What you have to do: Pictures excluded, reproduce exactly the lines below from the one with "идентификатор медиа - R40-06126." through the one with "majd felelni.", both included.

(Dataset entries)
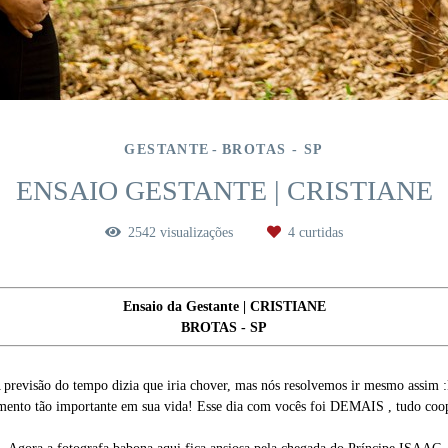
GESTANTE
BROTAS - SP
ENSAIO GESTANTE | CRISTIANE
2542
visualizações
4
curtidas
Ensaio da Gestante | CRISTIANE
BROTAS - SP
 previsão do tempo dizia que iria chover, mas nós resolvemos ir mesmo assim 
omento tão importante em sua vida! Esse dia com vocês foi DEMAIS , tudo coope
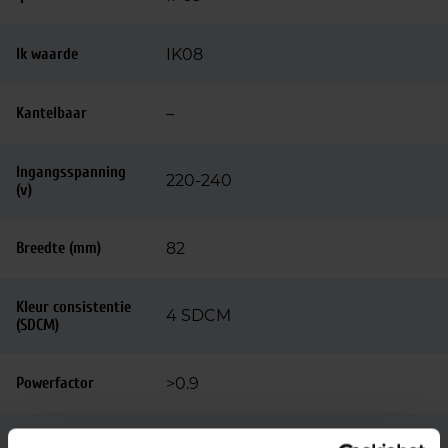
Ik waarde
IK08
Kantelbaar
–
Ingangsspanning
220-240
(v)
Breedte (mm)
82
Kleur consistentie
4 SDCM
(SDCM)
Powerfactor
>0.9
Lengte (mm)
1200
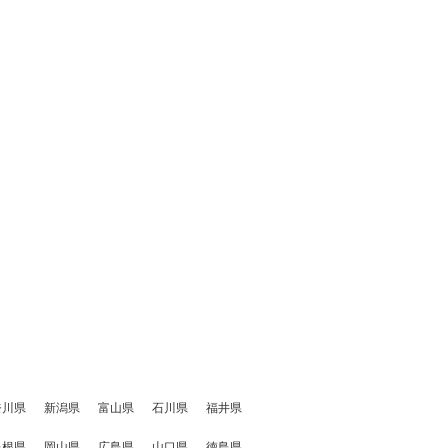
奈川県
新潟県
富山県
石川県
福井県
島根県
岡山県
広島県
山口県
徳島県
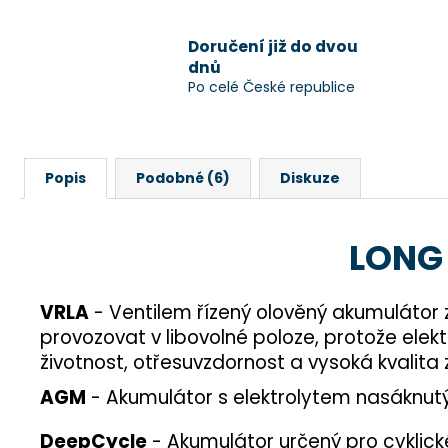
Doručení již do dvou
dnů
Po celé České republice
Popis
Podobné (6)
Diskuze
LONG 
VRLA
- Ventilem řízený olověný akumulátor 
provozovat v libovolné poloze, protože elekt
životnost, otřesuvzdornost a vysoká kvalita
AGM
- Akumulátor s elektrolytem nasáknutý
DeepCycle
- Akumulátor určený pro cyklické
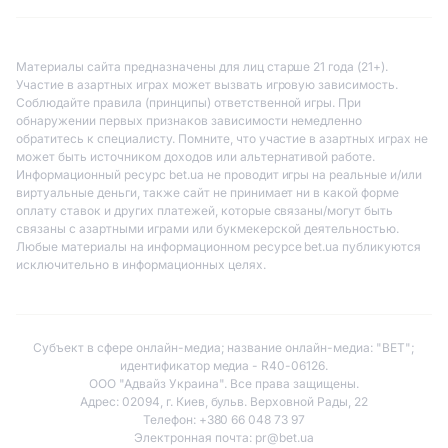
Материалы сайта предназначены для лиц старше 21 года (21+).
Участие в азартных играх может вызвать игровую зависимость.
Соблюдайте правила (принципы) ответственной игры. При
обнаружении первых признаков зависимости немедленно
обратитесь к специалисту. Помните, что участие в азартных играх не
может быть источником доходов или альтернативой работе.
Информационный ресурс bet.ua не проводит игры на реальные и/или
виртуальные деньги, также сайт не принимает ни в какой форме
оплату ставок и других платежей, которые связаны/могут быть
связаны с азартными играми или букмекерской деятельностью.
Любые материалы на информационном ресурсе bet.ua публикуются
исключительно в информационных целях.
Субъект в сфере онлайн-медиа; название онлайн-медиа: "BET";
идентификатор медиа - R40-06126.
ООО "Адвайз Украина". Все права защищены.
Адрес: 02094, г. Киев, бульв. Верховной Рады, 22
Телефон: +380 66 048 73 97
Электронная почта:
pr@bet.ua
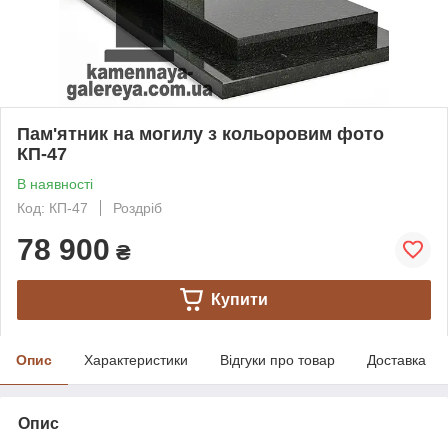
Пам'ятник на могилу з кольоровим фото
КП-47
В наявності
Код: КП-47
Роздріб
78 900
₴
Купити
Опис
Характеристики
Відгуки про товар
Доставка
Опис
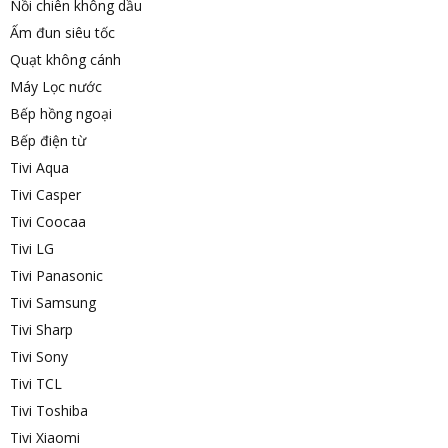
Nồi chiên không dầu
Ấm đun siêu tốc
Quạt không cánh
Máy Lọc nước
Bếp hồng ngoại
Bếp điện từ
Tivi Aqua
Tivi Casper
Tivi Coocaa
Tivi LG
Tivi Panasonic
Tivi Samsung
Tivi Sharp
Tivi Sony
Tivi TCL
Tivi Toshiba
Tivi Xiaomi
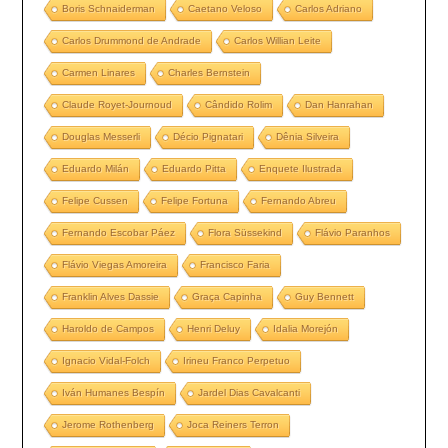
Boris Schnaiderman
Caetano Veloso
Carlos Adriano
Carlos Drummond de Andrade
Carlos Willian Leite
Carmen Linares
Charles Bernstein
Claude Royet-Journoud
Cândido Rolim
Dan Hanrahan
Douglas Messerli
Décio Pignatari
Dênia Silveira
Eduardo Milán
Eduardo Pitta
Enquete Ilustrada
Felipe Cussen
Felipe Fortuna
Fernando Abreu
Fernando Escobar Páez
Flora Süssekind
Flávio Paranhos
Flávio Viegas Amoreira
Francisco Faria
Franklin Alves Dassie
Graça Capinha
Guy Bennett
Haroldo de Campos
Henri Deluy
Idalia Morejón
Ignacio Vidal-Folch
Irineu Franco Perpetuo
Iván Humanes Bespín
Jardel Dias Cavalcanti
Jerome Rothenberg
Joca Reiners Terron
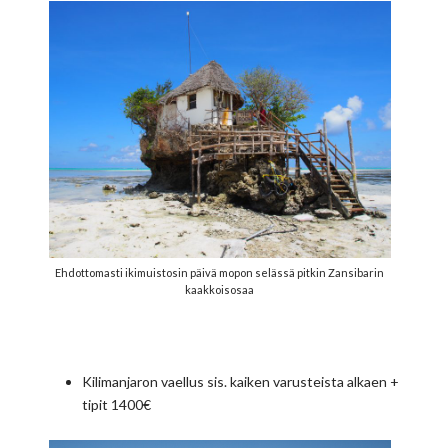
Ehdottomasti ikimuistosin päivä mopon selässä pitkin Zansibarin
kaakkoisosaa
Kilimanjaron vaellus sis. kaiken varusteista alkaen +
tipit 1400€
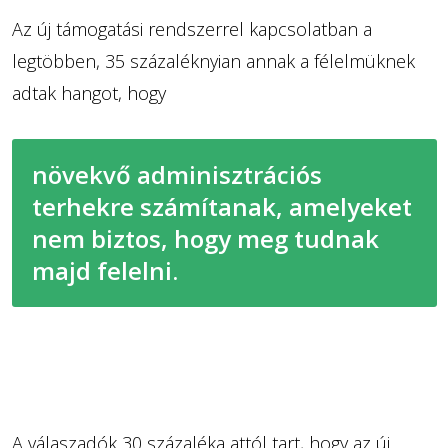
Az új támogatási rendszerrel kapcsolatban a
legtöbben, 35 százaléknyian annak a félelmüknek
adtak hangot, hogy
növekvő adminisztrációs
terhekre számítanak, amelyeket
nem biztos, hogy meg tudnak
majd felelni.
A válaszadók 30 százaléka attól tart, hogy az új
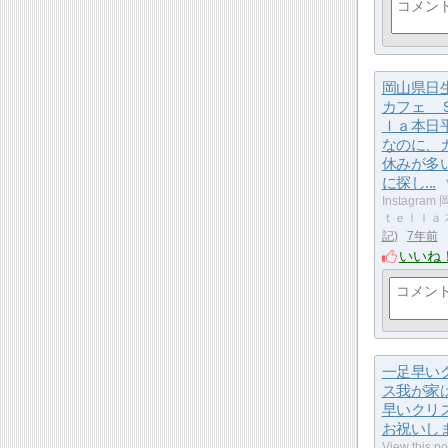
岡山県日
カフェ 
ｌａ本日
なのに、
休みが多
に探し...
Instagr
ｔｅｌｌａ 
記
7年前
いいね
一足早い
ス我が家
早いクリ
お祝いし
View this po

Finished task:
идентификатор медиа - R40-06126.
ООО "Адвайз Украина". Все права защищены.
Адрес: 02094, г. Киев, бульв. Верховной Рады, 22
Телефон: +380 66 048 73 97
Электронная почта:
pr@bet.ua
Пам'ятник на могилу з кольоровим фото
КП-47
В наявності
Код: КП-47
Роздріб
78 900
₴
Купити
Опис
Характеристики
Відгуки про товар
Доставка
Опис
Nồi chiên không dầu
Ấm đun siêu tốc
Quạt không cánh
Máy Lọc nước
Bếp hồng ngoại
Bếp điện từ
Tivi Aqua
Tivi Casper
Tivi Coocaa
Tivi LG
Tivi Panasonic
Tivi Samsung
Tivi Sharp
Tivi Sony
Tivi TCL
Tivi Toshiba
Tivi Xiaomi
Boris Schnaiderman
Caetano Veloso
Carlos Adriano
Carlos Drummond de Andrade
Carlos Willian Leite
Carmen Linares
Charles Bernstein
Claude Royet-Journoud
Cândido Rolim
Dan Hanrahan
Douglas Messerli
Décio Pignatari
Dênia Silveira
Eduardo Milán
Eduardo Pitta
Enquete Ilustrada
Felipe Cussen
Felipe Fortuna
Fernando Abreu
Fernando Escobar Páez
Flora Süssekind
Flávio Paranhos
Flávio Viegas Amoreira
Francisco Faria
Franklin Alves Dassie
Graça Capinha
Guy Bennett
Haroldo de Campos
Henri Deluy
Idalia Morejón
Ignacio Vidal-Folch
Irineu Franco Perpetuo
Iván Humanes Bespín
Jardel Dias Cavalcanti
Jerome Rothenberg
Joca Reiners Terron
Ehdottomasti ikimuistosin päivä mopon selässä pitkin Zansibarin
kaakkoisosaa
Kilimanjaron vaellus sis. kaiken varusteista alkaen +
tipit 1400€
Az új támogatási rendszerrel kapcsolatban a
legtöbben, 35 százaléknyian annak a félelmüknek
adtak hangot, hogy
növekvő adminisztrációs
terhekre számítanak, amelyeket
nem biztos, hogy meg tudnak
majd felelni.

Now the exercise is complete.